The manuscript presents an application report on building a stream reasoning system for monitoring several activities in large geographical areas. The work is extended from authors’s previous paper[45] which uses the core technology of theirs in[6]. Authors report their experiences in overcoming the performance issues when dealing with a complicated processing pipeline involving various data operations that are not trivial to build efficient indexes or materialised views.

The content has a good structure with an easy-to-follow storyline that helps the reader to understand the technical changes and why authors have to go through all the hurdles to build their system. However, judging the manuscript as an application report, the report must indicate a deployed application other than just a simulated lab test, therefore, author must provide a detailed real setup for such a application otherwise the paper should go to the "full paper" track with a longer content. Following is the other comments to revise the next version.

1. Definition 1: “if p in enclosed in A”, the meaning of “enclosed” here needs to be more precisely defined.

2. Definition 3: the nearby relation can be defined based on vessels V1 and V2, no need to put p an p’ in the notation nearby(V1.p, V2.p',…) if we consider p is a property of a vessel V, then we can have nearby(V1,V2,…) which is consistent with definition 1 and 2. Then consider consistently use , V.p, then p.x,p.y,p.t in this section.

3. The process of cleaning expired points from third paragraph of section 3.3 needs to be discussed on the locking implication which caused by the concurrency of the multi-core processing context evaluated in the paper. Moreover, this approach needs the assumption that the incoming data has to be in strictly order, so, this assumption needs to be explicitly stated.

4. Section 1, first paragraph mentions ‘windowing” term here, but, there is no further discussion at this point until then introducing window parameter in the evaluation at Section 5.3. I think some definition or description on “window" should be introduced here.

5. Section 5.1, the paper does not compare its to a baseline but itself, so, gives some explanations to why?

6. Section 5.2.2, it’s not clear for me what the temporal threshold of 30s is used for, how is related to this experiment setting.

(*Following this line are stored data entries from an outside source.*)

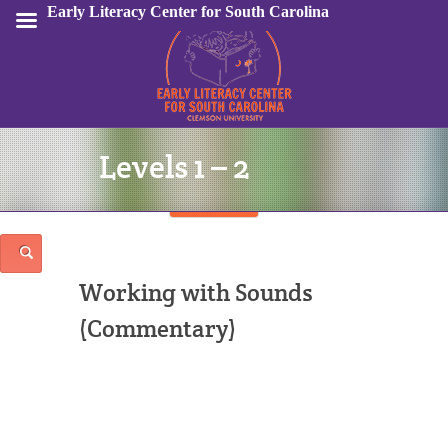
Early Literacy Center for South Carolina
Levels 1 – 2
Sign In
Working with Sounds
(Commentary)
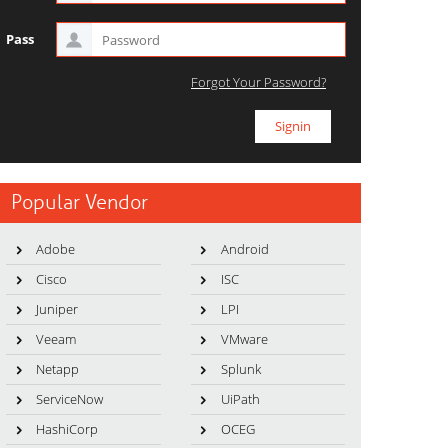
Pass
Forgot Your Password?
Popular Vendor
Adobe
Android
Cisco
ISC
Juniper
LPI
Veeam
VMware
Netapp
Splunk
ServiceNow
UiPath
HashiCorp
OCEG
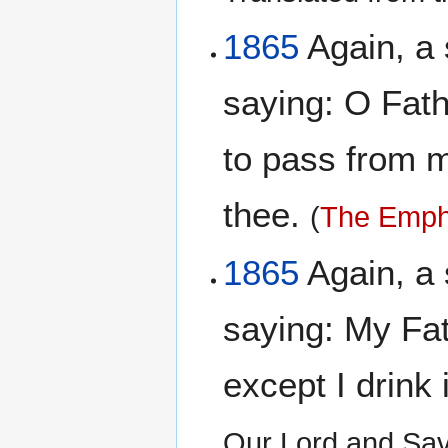
1865
Again, a 
saying: O Fathe
to pass from me
thee.
(
The Empha
1865
Again, a 
saying: My Fat
except I drink 
Our Lord and Sav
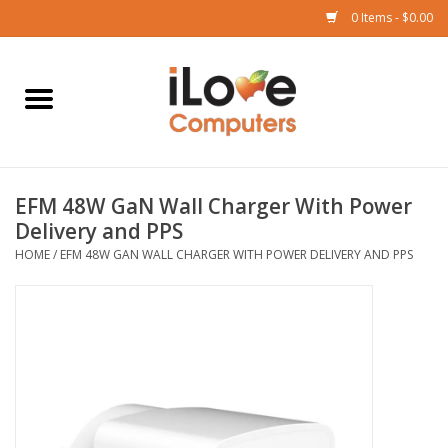
0 Items - $0.00
Home
Mac
EFM 48W GaN Wall Charger With Power
iPad
Delivery and PPS
HOME
/
EFM 48W GAN WALL CHARGER WITH POWER DELIVERY AND PPS
iPhone
Watch
TV
Music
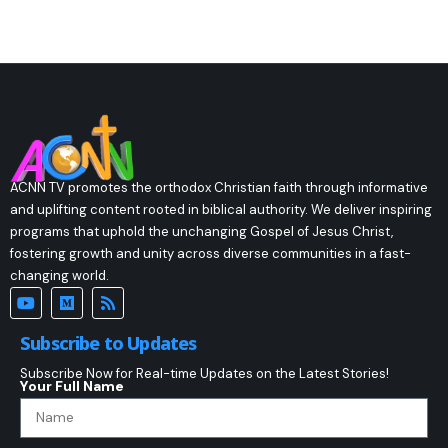
ACNN TV promotes the orthodox Christian faith through informative
and uplifting content rooted in biblical authority. We deliver inspiring
programs that uphold the unchanging Gospel of Jesus Christ,
fostering growth and unity across diverse communities in a fast-
changing world.
Subscribe to Updates
Subscribe Now for Real-time Updates on the Latest Stories!
Your Full Name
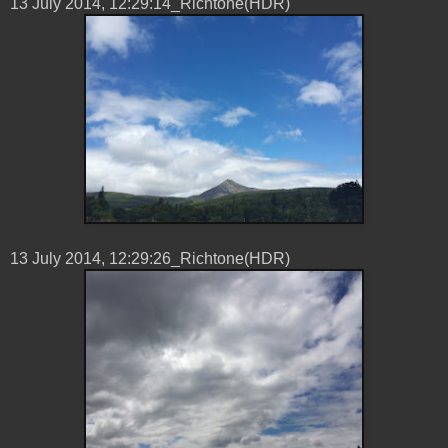
13 ‎July ‎2014, ‏‎12:29:14_Richtone(HDR)
13 ‎July ‎2014, ‏‎12:29:26_Richtone(HDR)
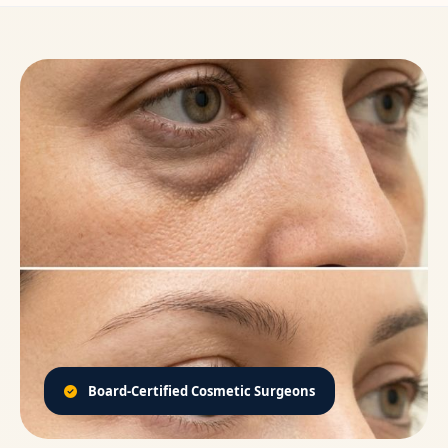
Board-Certified Cosmetic Surgeons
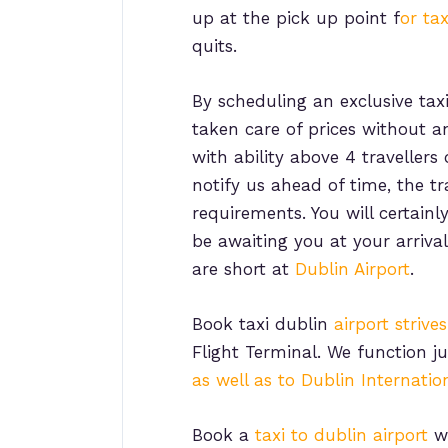
up at the pick up point f
or tax
quits.
By scheduling an exclusive tax
taken care of prices without a
with ability above 4 traveller
notify us ahead of time, the t
requirements. You will certain
be awaiting you at your arriva
are short at
Dublin Airport
.
Book taxi dublin
airport strive
Flight Terminal. We function 
as well as to Dublin Internation
Book a
taxi to dublin airport
wi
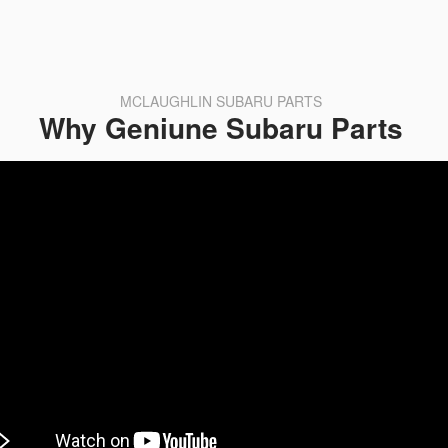
MCLAUGHLIN SUBARU PARTS
Why Geniune Subaru Parts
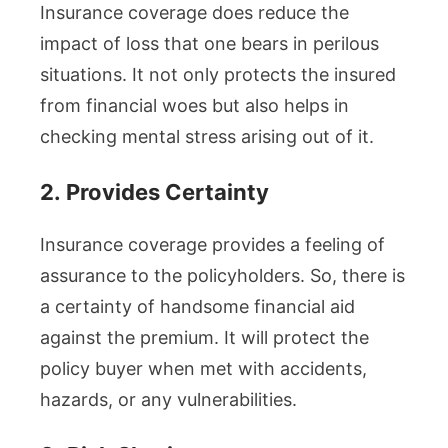
Insurance coverage does reduce the
impact of loss that one bears in perilous
situations. It not only protects the insured
from financial woes but also helps in
checking mental stress arising out of it.
2.
Provides Certainty
Insurance coverage provides a feeling of
assurance to the policyholders. So, there is
a certainty of handsome financial aid
against the premium. It will protect the
policy buyer when met with accidents,
hazards, or any vulnerabilities.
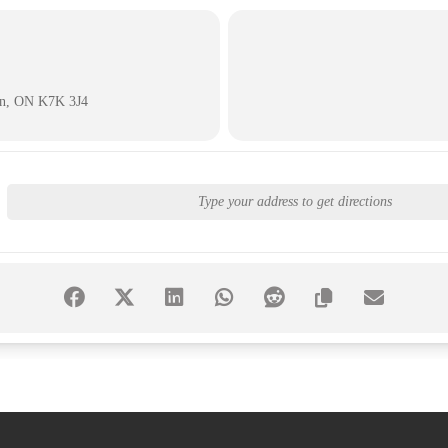
on, ON K7K 3J4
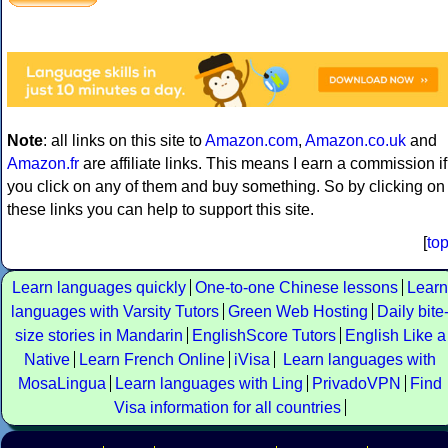
Note
: all links on this site to
Amazon.com
,
Amazon.co.uk
and
Amazon.fr
are affiliate links. This means I earn a commission if
you click on any of them and buy something. So by clicking on
these links you can help to support this site.
[
to
Learn languages quickly
One-to-one Chinese lessons
Learn
languages with Varsity Tutors
Green Web Hosting
Daily bite
size stories in Mandarin
EnglishScore Tutors
English Like a
Native
Learn French Online
iVisa
Learn languages with
MosaLingua
Learn languages with Ling
PrivadoVPN
Find
Visa information for all countries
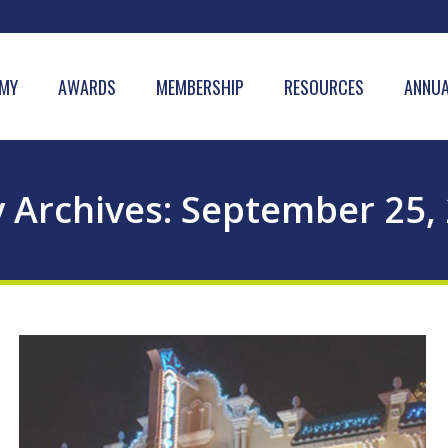
MY
AWARDS
MEMBERSHIP
RESOURCES
ANNUA
y Archives:
September 25,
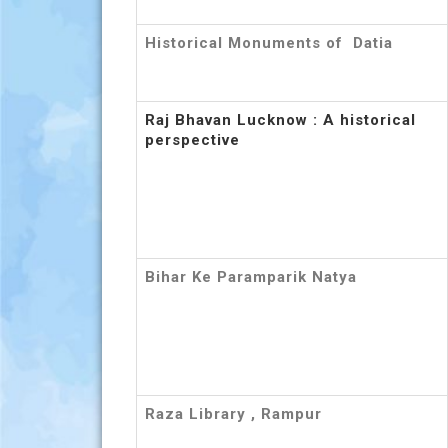
Historical Monuments of Datia
Raj Bhavan Lucknow : A historical
perspective
Bihar Ke Paramparik Natya
Raza Library , Rampur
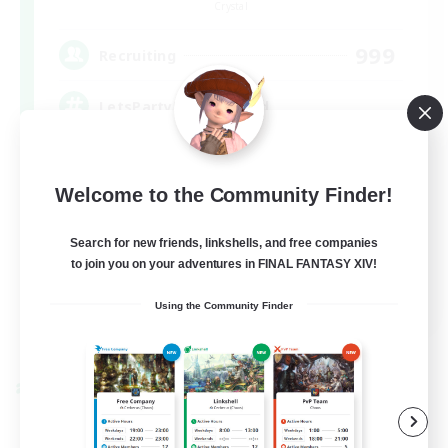
Crystal
999
Recruiting
LetsPartyFFXIVDiscord
Beginner & Novice Friendly
Welcome to the Community Finder!
Casual/Laid-back
Hobbies/Interests
Search for new friends, linkshells, and free companies
to join you on your adventures in FINAL FANTASY XIV!
Socially Active
EN
Using the Community Finder
View Details
Listing expires 24/08/2026
Cross-world Linkshell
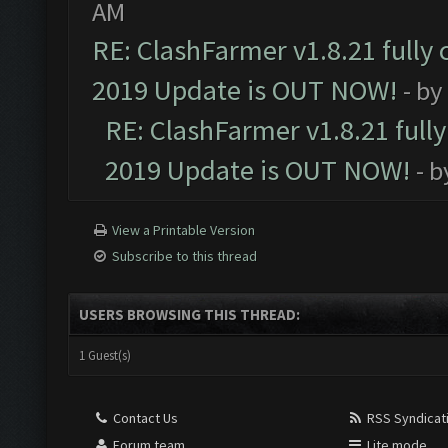
AM
RE: ClashFarmer v1.8.21 fully
2019 Update is OUT NOW!
- by
RE: ClashFarmer v1.8.21 full
2019 Update is OUT NOW!
- 
View a Printable Version
Subscribe to this thread
USERS BROWSING THIS THREAD:
1 Guest(s)
Contact Us
RSS Syndicat
Forum team
Lite mode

7. Section 5.3, the experiments use the slide step at 1 hour and window 8 hours (with 31k input events) while the processing time is less than 3.5 second, then, the reported throughputs are ranged from 5-25k events per second. These figures paint a quite inconsistent picture of workload in to me. I think, authors need 1-2 paragraphs to explain the correlation among input throughputs, number of items in windows when an execution step is trigger, and then, how the slide step parameter with play the role in the over processing workload here.

8. I would suggest to use the term “near real-time” or “online” instead of “realtime” as authors used here and there,

9. The paper has several language issues, please invest considerable efforts in the next revision, here are some of them I came across:
-Third paragraph of section 1: typos: “illegal vessel behavior"->“illegal vessel behaviors"
- First paragraph of section 2: "e.g., a vessel is located within and area” -> “an” instead of “and”? ; "various types of suspicious, dangerous or illegeal vessel activity.”-> …”illegal” and “activities” ?
- Second paragraph of section 3.3: "If no cleaning were performed, then too many (old) vessel positions would be retrieved that satisfy the spatial constraint, but would be eliminated due to the temporal constraint, leading to wasteful processing”-> the sentence structure is messy, please rephrase.
- Firsts paragraph of section 4: |to detect various types of suspicious, dangerous and illegal vessel activity”-> activities?
-Section 4.2, "Rule (3) is but one of the possible…”->?
-Authors use “some” with singular nouns in several places, please double check.